Candida G. Brush, Patricia G. Greene and Janet Strimaitis

Extract

Babson College introduced entrepreneurship as a discrete academic discipline nearly 50 years ago and it remains an integral part of our DNA. How do we do this? We recognize that there is a debate between theory and practice, some schools rooting their curriculum more in theory and others focusing on the applied. We believe that in order to learn entrepreneurship, one must do entrepreneurship. Our philosophy is that doing entrepreneurship does not exclude theory. On the contrary, effective doing of entrepreneurship requires a set of practices and these practices are firmly grounded in theory.

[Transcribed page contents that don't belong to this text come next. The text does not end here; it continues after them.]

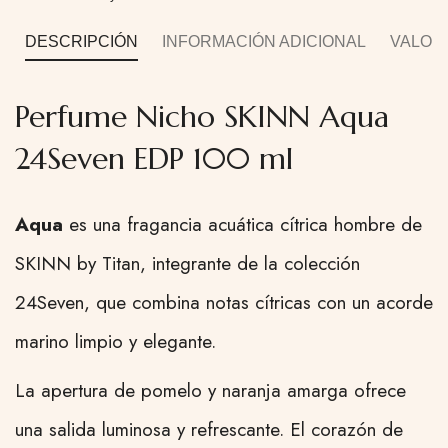
DESCRIPCIÓN
INFORMACIÓN ADICIONAL
VALORA
Perfume Nicho SKINN Aqua
24Seven EDP 100 ml
Aqua
es una fragancia acuática cítrica hombre de
SKINN by Titan, integrante de la colección
24Seven, que combina notas cítricas con un acorde
marino limpio y elegante.
La apertura de pomelo y naranja amarga ofrece
una salida luminosa y refrescante. El corazón de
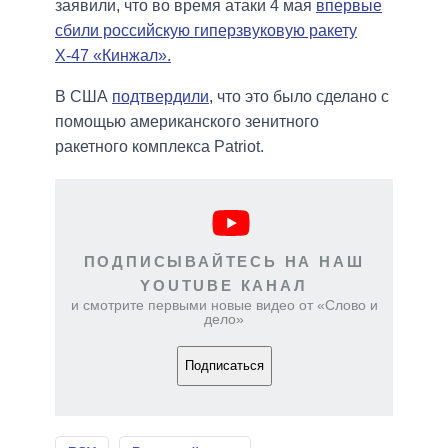
заявили, что во время атаки 4 мая
впервые
сбили российскую гиперзвуковую ракету
Х-47 «Кинжал».
В США
подтвердили
, что это было сделано с
помощью американского зенитного
ракетного комплекса Patriot.
ПОДПИСЫВАЙТЕСЬ НА НАШ
YOUTUBE КАНАЛ
и смотрите первыми новые видео от «Слово и
дело»
Подписаться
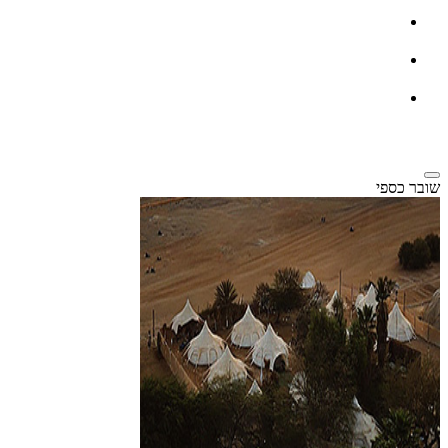
שובר כספי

The students, however, don’t necessarily see the theory—it’s invisible and hidden in the practice. We call this actionable theory and this is the guide for our curriculum and programs. Connecting theory with practice, we infuse ‘Entrepreneurial Thought and Action’R throughout our curricular and co-curricular offerings. In our hands-on, collaborative environment, students and faculty see the world as it really is and conceive innovative solutions. Babson College’s innovation was to break entrepreneurship education out of its silo and integrate it across the curriculum so all our students can learn to apply their entrepreneurial skills from a foundation of strong functional business knowledge. Our campus is a learning/living laboratory where we question assumptions and value new ideas. In shaping the leaders of tomorrow, we are ourselves shaped by the new knowledge and restless energy that is part and parcel of the Babson College experience.